MANHATTAN BABY (L’occhio del male). De Lucio Fulci (Italie – 1982).
Genre : Horreur. Scénario : Dardano Sacchetti, Elisa Briganti. Photographie : Guglielmo Mancori. Interprétation : Christopher Connelly, Laura Lenzi, Cinzia De Ponti, Giovanni Frezza, Brigitta Boccoli, Carlo De Mejo… Musique : Fabio Frizzi. Durée : 89 minutes. Disponible en Blu-ray chez Le Chat qui Fume (31 octobre 2023).

Le Blu-ray du CHAT QUI FUME. Une image bien définie, qui dégage un délicat parfum de cinéma « à l’ancienne ». Le rendu HD offre à voir une copie globalement très belle, à la stabilité et à la définition très précises, avec du peps au niveau des couleurs. Le grain de la pellicule est bien présent. La bande-son laisse, au choix, la version originale en anglais ou le doublage français, au format DTS HD Master Audio 2.0. On préfèrera comme d’habitude la piste originale, qui s’avère joliment dynamique et foisonnante de sons plutôt bien répartis, proposant un effet d’immersion pas désagréable.

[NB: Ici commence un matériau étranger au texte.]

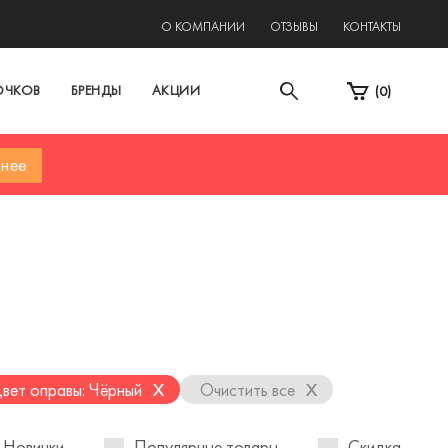
2
О КОМПАНИИ
ОТЗЫВЫ
КОНТАКТЫ
ОЧКОВ
БРЕНДЫ
АКЦИИ
(
0
)
нее
x
x
вет оправы: Чёрный
Очистить все
Новинки
Популярные товары
Скидка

Côté bonus, l’éditeur nous propose avec « Mourir deux fois à New York » (12′), un entretien avec la comédienne Cinzia de Ponti qui interprète la nounou des deux gamins du film. Sympathique mais assez anecdotique. Le morceau de choix de la section bonus (et de cette édition) figure sur un second blu-ray à part : le documentaire « Fulci For Fake », réalisé par Simone Scafidi, qui retrace en 1h30 la carrière du cinéaste italien. Le tout agrémenté d’images, de photos et d’entretiens pour la plupart inédits. Et surtout, un parti-pris pour le moins audacieux voyant Fulci être interprété par un comédien dans certains scènes purement fictionnelles, associées à des éléments plus factuels. Un film en lui-même que l’éditeur a d’ailleurs mis en valeur en lui consacrant une édition vendue à part.